With the pictures set aside, reproduce each entry precisely as it reads.

━━━━━━━━━━━━━━━━━━━━

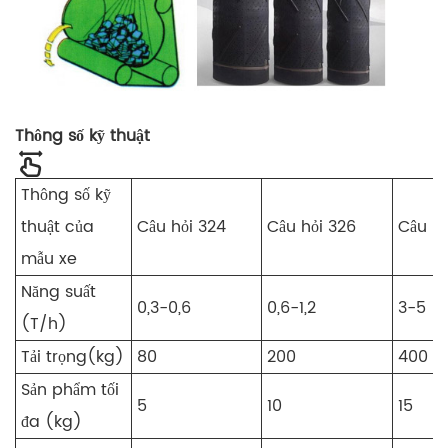
Thông số kỹ thuật
Thông số kỹ
thuật của
Câu hỏi 324
Câu hỏi 326
Câu hỏ
mẫu xe
Năng suất
0,3-0,6
0,6-1,2
3-5
(T/h)
Tải trọng(kg)
80
200
400
Sản phẩm tối
5
10
15
đa (kg)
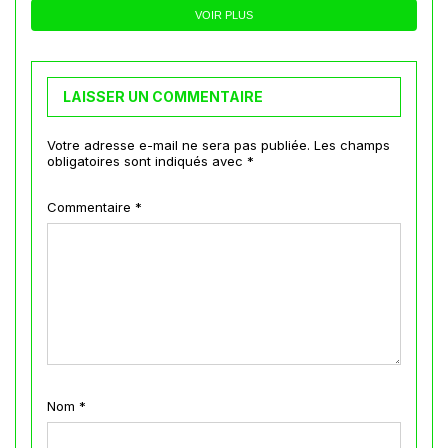
VOIR PLUS
LAISSER UN COMMENTAIRE
Votre adresse e-mail ne sera pas publiée.
Les champs
obligatoires sont indiqués avec
*
Commentaire
*
Nom
*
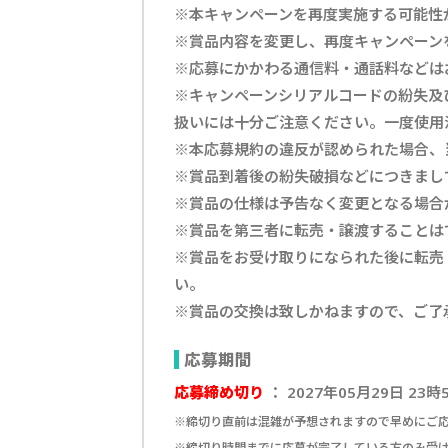
※本キャンペーンを再度実施する可能性
※賞品内容を変更し、再度キャンペーン
※応募にかかわる通信料・通話料などは
※キャンペーンシリアルコードの紛失及
扱いには十分ご注意ください。一度使用
※本応募規約の違反が認められた場合、
※賞品到着後の紛失破損などにつきまし
※賞品の仕様は予告なく変更となる場合
※賞品を第三者に転売・譲渡することは
※賞品をお受け取りになられた後に転売
い。
※賞品の交換は致しかねますので、ご了
応募期間
応募締め切り
： 2027年05月29日 23時
※締切り直前は混雑が予想されますので早めにご
※締切り時間までに応募が完了している方のみ受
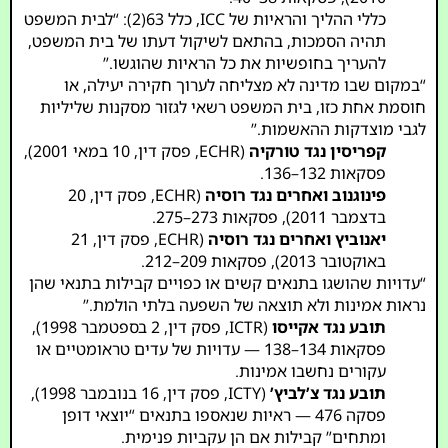
כללי ההליך והראיות של ICC, כלל 63(2): “לבית המשפט
תהיה הסמכות, בהתאם לשיקול דעתו של בית המשפט,
להעריך בחופשיות את כל הראיות שהוגשו.”
“במקום שבו מדינה לא מצליחה לערוך חקירה יעילה, או
חוסמת אחת כזו, בית המשפט רשאי לגזור מסקנות שליליות
לגבי מוצדקות ההאשמות.”
קפריסין נגד טורקיה
(ECHR, פסק דין, 10 במאי 2001),
פסקאות 132–136.
פינוגנוב ואחרים נגד רוסיה
(ECHR, פסק דין, 20
בדצמבר 2011), פסקאות 273–275.
יאנוביץ ואחרים נגד רוסיה
(ECHR, פסק דין, 21
באוקטובר 2013), פסקאות 209–212.
“עדויות שהושגו בתנאים קשים או כפויים קבילות בתנאי שהן
נראות אמינות ולא תוצאה של השפעה בלתי הולמת.”
תובע נגד אקייסו
(ICTR, פסק דין, 2 בספטמבר 1998),
פסקאות 134–138 — עדויות של עדים טראומטיים או
עקורים נחשבו אמינות.
תובע נגד צ’לביץ’
(ICTY, פסק דין, 16 בנובמבר 1998),
פסקה 476 — ראיות שנאספו בתנאים “יוצאי דופן
ומתחים” קבילות אם הן עקביות פנימית.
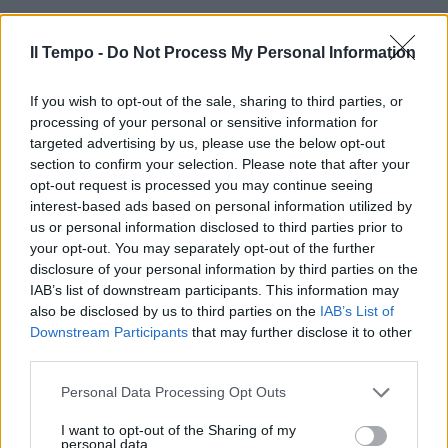
Il Tempo -
Do Not Process My Personal Information
If you wish to opt-out of the sale, sharing to third parties, or
processing of your personal or sensitive information for
In evidenza
targeted advertising by us, please use the below opt-out
section to confirm your selection. Please note that after your
opt-out request is processed you may continue seeing
interest-based ads based on personal information utilized by
us or personal information disclosed to third parties prior to
your opt-out. You may separately opt-out of the further
disclosure of your personal information by third parties on the
IAB’s list of downstream participants. This information may
also be disclosed by us to third parties on the
IAB’s List of
Downstream Participants
that may further disclose it to other
third parties.
Personal Data Processing Opt Outs
I want to opt-out of the Sharing of my
personal data.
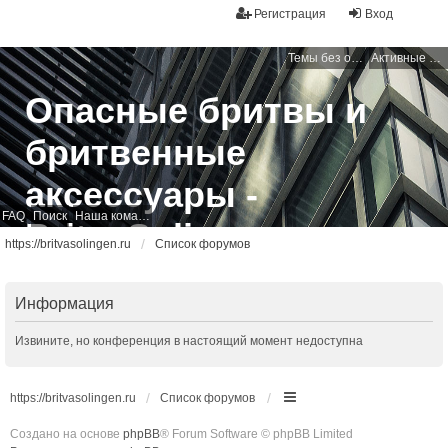
Регистрация
Вход
Темы без ответов
Активные темы
Опасные бритвы и
бритвенные
аксессуары -
FAQ
Поиск
Наша команда
BritvaSolingen
https://britvasolingen.ru
Список форумов
Свободный бритвенный форум
Информация
Извините, но конференция в настоящий момент недоступна
https://britvasolingen.ru
Список форумов
Создано на основе
phpBB
® Forum Software © phpBB Limited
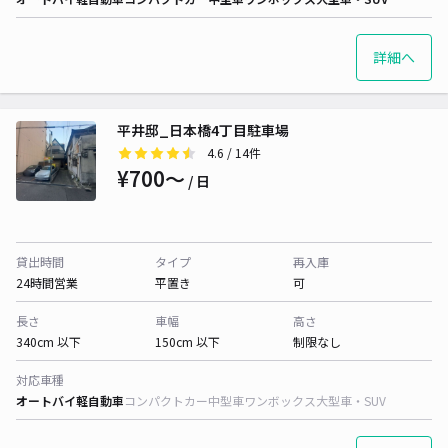
詳細へ
平井邸_日本橋4丁目駐車場
4.6
/ 14件
¥700〜
/ 日
貸出時間
タイプ
再入庫
24時間営業
平置き
可
長さ
車幅
高さ
340cm 以下
150cm 以下
制限なし
対応車種
オートバイ
軽自動車
コンパクトカー
中型車
ワンボックス
大型車・SUV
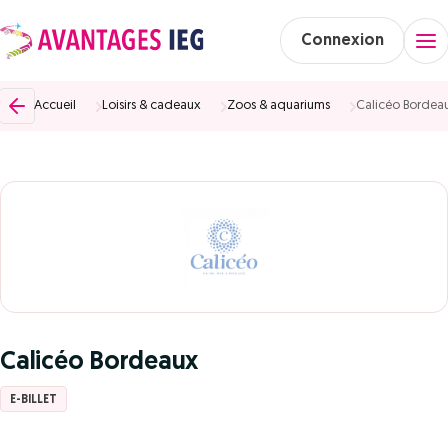
Connexion
Accueil
Loisirs & cadeaux
Zoos & aquariums
Calicéo Bordea
Calicéo Bordeaux
E-BILLET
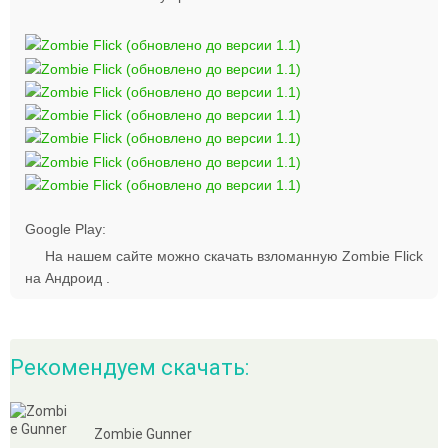
Google Play:
На нашем сайте можно скачать взломанную Zombie Flick
на Андроид .
Рекомендуем скачать:
Zombie Gunner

━━━━━━━━━━━━━━━━━━━━

### EXERCISE RESULT
Thông số kỹ thuật
Thông số kỹ
thuật của
Câu hỏi 324
Câu hỏi 326
Câu hỏ
mẫu xe
Năng suất
0,3-0,6
0,6-1,2
3-5
(T/h)
Tải trọng(kg)
80
200
400
Sản phẩm tối
5
10
15
đa (kg)
VOIR PLUS
LAISSER UN COMMENTAIRE
Votre adresse e-mail ne sera pas publiée.
Les champs
obligatoires sont indiqués avec
*
Commentaire
*
Nom
*
※本キャンペーンを再度実施する可能性
※賞品内容を変更し、再度キャンペーン
※応募にかかわる通信料・通話料などは
※キャンペーンシリアルコードの紛失及
扱いには十分ご注意ください。一度使用
※本応募規約の違反が認められた場合、
※賞品到着後の紛失破損などにつきまし
※賞品の仕様は予告なく変更となる場合
※賞品を第三者に転売・譲渡することは
※賞品をお受け取りになられた後に転売
い。
※賞品の交換は致しかねますので、ご了
応募期間
応募締め切り
： 2027年05月29日 23時
※締切り直前は混雑が予想されますので早めにご
※締切り時間までに応募が完了している方のみ受
כללי ההליך והראיות של ICC, כלל 63(2): “לבית המשפט
תהיה הסמכות, בהתאם לשיקול דעתו של בית המשפט,
להעריך בחופשיות את כל הראיות שהוגשו.”
“במקום שבו מדינה לא מצליחה לערוך חקירה יעילה, או
חוסמת אחת כזו, בית המשפט רשאי לגזור מסקנות שליליות
לגבי מוצדקות ההאשמות.”
קפריסין נגד טורקיה
(ECHR, פסק דין, 10 במאי 2001),
פסקאות 132–136.
פינוגנוב ואחרים נגד רוסיה
(ECHR, פסק דין, 20
בדצמבר 2011), פסקאות 273–275.
יאנוביץ ואחרים נגד רוסיה
(ECHR, פסק דין, 21
באוקטובר 2013), פסקאות 209–212.
“עדויות שהושגו בתנאים קשים או כפויים קבילות בתנאי שהן
נראות אמינות ולא תוצאה של השפעה בלתי הולמת.”
תובע נגד אקייסו
(ICTR, פסק דין, 2 בספטמבר 1998),
פסקאות 134–138 — עדויות של עדים טראומטיים או
עקורים נחשבו אמינות.
תובע נגד צ’לביץ’
(ICTY, פסק דין, 16 בנובמבר 1998),
פסקה 476 — ראיות שנאספו בתנאים “יוצאי דופן
ומתחים” קבילות אם הן עקביות פנימית.
Il Tempo -
Do Not Process My Personal Information
If you wish to opt-out of the sale, sharing to third parties, or
processing of your personal or sensitive information for
In evidenza
targeted advertising by us, please use the below opt-out
section to confirm your selection. Please note that after your
opt-out request is processed you may continue seeing
interest-based ads based on personal information utilized by
us or personal information disclosed to third parties prior to
your opt-out. You may separately opt-out of the further
disclosure of your personal information by third parties on the
IAB’s list of downstream participants. This information may
also be disclosed by us to third parties on the
IAB’s List of
Downstream Participants
that may further disclose it to other
third parties.
Personal Data Processing Opt Outs
I want to opt-out of the Sharing of my
personal data.
Регистрация
Вход
Темы без ответов
Активные темы
Опасные бритвы и
бритвенные
аксессуары -
FAQ
Поиск
Наша команда
BritvaSolingen
https://britvasolingen.ru
Список форумов
Свободный бритвенный форум
Информация
Извините, но конференция в настоящий момент недоступна
https://britvasolingen.ru
Список форумов
Создано на основе
phpBB
® Forum Software © phpBB Limited
詳細へ
平井邸_日本橋4丁目駐車場
4.6
/ 14件
¥700〜
/ 日
貸出時間
タイプ
再入庫
24時間営業
平置き
可
長さ
車幅
高さ
340cm 以下
150cm 以下
制限なし
対応車種
オートバイ
軽自動車
コンパクトカー
中型車
ワンボックス
大型車・SUV
Connexion
Accueil
Loisirs & cadeaux
Zoos & aquariums
Calicéo Bordea
Calicéo Bordeaux
E-BILLET
Google Play:
На нашем сайте можно скачать взломанную Zombie Flick
на Андроид .
Рекомендуем скачать:
Zombie Gunner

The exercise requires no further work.